Some commentators have taken the recurring plains and grasslands to be metaphors of the author's metaphysics. The book's narrator repeatedly declares what Murnane has called "a little musical phrase": that "no thing in the world is one thing" and that "each place is more than one place". In a Heideggerian reading, Murphy suggests that the narrator, in describing his experience of wind moving over a landscape, is able to "[transpose] his understanding of his immersion in the physical world to the ontological world".

The book contains numerous references to other literary works. At one point in the book, the narrator discovers an epigraph in a novel by Patrick White: "One day in this room I read in the preliminary pages of an unlikely book these words: 'There is another world but it is in this one. Paul Eluard'". The narrator also describes at length his memories of having read Emily Brontë's Wuthering Heights and Thomas Hardy's Tess of the D'Urbervilles, and quotes from a number of works, including a book by W. H. Hudson, a biography of Marcel Proust, the New Testament and, as mentioned above, Gyula Illyés's People of the Puszta.

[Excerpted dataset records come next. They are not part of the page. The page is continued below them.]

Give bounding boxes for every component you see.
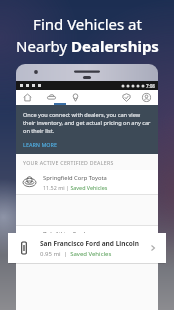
staticText: Once you connect with dealers, you can v…	[23, 111, 151, 135]
staticText: 7:08	[146, 83, 155, 89]
staticText: LEARN MORE	[23, 141, 57, 148]
staticText: 11.52 mi | Saved Vehicles	[43, 184, 108, 191]
staticText: Bob Aikins Ford	[43, 230, 86, 238]
button[interactable]: Springfield Corp Toyota	[16, 170, 158, 194]
staticText: Find Vehicles at	[33, 14, 142, 34]
button[interactable]: Cars	[46, 92, 57, 103]
button[interactable]: Home	[22, 92, 33, 103]
button[interactable]: Protection	[121, 92, 132, 103]
button[interactable]: Dealers	[70, 92, 81, 103]
staticText: 0.95 mi | Saved Vehicles	[40, 250, 112, 258]
button[interactable]: LEARN MORE	[23, 141, 57, 148]
staticText: 10.0 mi | Saved Vehicles	[43, 240, 105, 247]
button[interactable]: San Francisco Ford and Lincoln	[8, 233, 166, 263]
other: Open dealer	[148, 243, 158, 253]
staticText: Springfield Corp Toyota	[43, 174, 107, 182]
button[interactable]: Bob Aikins Ford	[16, 226, 158, 250]
staticText: YOUR ACTIVE CERTIFIED DEALERS	[23, 159, 114, 166]
staticText: San Francisco Ford and Lincoln	[40, 239, 140, 248]
button[interactable]: Profile	[141, 92, 152, 103]
staticText: Nearby Dealerships	[16, 36, 159, 56]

In a foreword to the 2013 edition, Murnane, worried that he might have put into the text "more of [himself] than was seemly", wrote that, as he was reading the page proofs for the reissue, he was "surprised and relieved to learn how much of the text must have sprung not from its author's memory but from those other sources often called collectively the imagination."

== Reception ==
Internationally, Inland did not initially capture a large readership. It appeared in the United Kingdom, where it had only a single review and scant sales. In 1995, a Swedish translation of the book (Inlandet) was released; this edition did not garner much attention, although reviews of Murnane's work, including Inland, have generally been kinder in Scandinavia than in the US and UK. Helen Harris, reviewing the book for the Times Literary Supplement, wrote that "[by] constantly game-playing and undermining the edifice of his own fiction, Murnane is left with an end product too artificial to have much evocative force". Another reviewer considered the book's use of repetition and its "disappointing, stagnant rendering of memory, time, and fantasy" to make it tedious to read.

However, in 2012, after its having been re-released in the US, Inland was the subject of a lengthy review by J. M. Coetzee, published in the New York Review of Books, that described it as Murnane's most ambitious and powerful work to date. Coetzee wrote: "The emotional conviction behind the later parts of Inland is so intense, the somber lyricism so moving, the intelligence behind the chiseled sentences so undeniable, that we suspend all disbelief". Peter Craven, writing in The Sydney Morning Herald, called it "a work that dazzles the mind with its grandeur and touches the heart with a great wave of feeling".

The book has also been the subject of several PhD theses and other scholarly work.

== Cited texts ==
- Fawkner, Harald William (2006). "Grasses that Have No Fields: From Gerald Murnane's Inland to a Phenomenology of Isogonic Constitution"
- Murnane, Gerald (2013). "Inland"
- Murphy, Julian (2014). "Being-in-landscape: a Heideggerian reading of landscape in Gerald Murnane's Inland."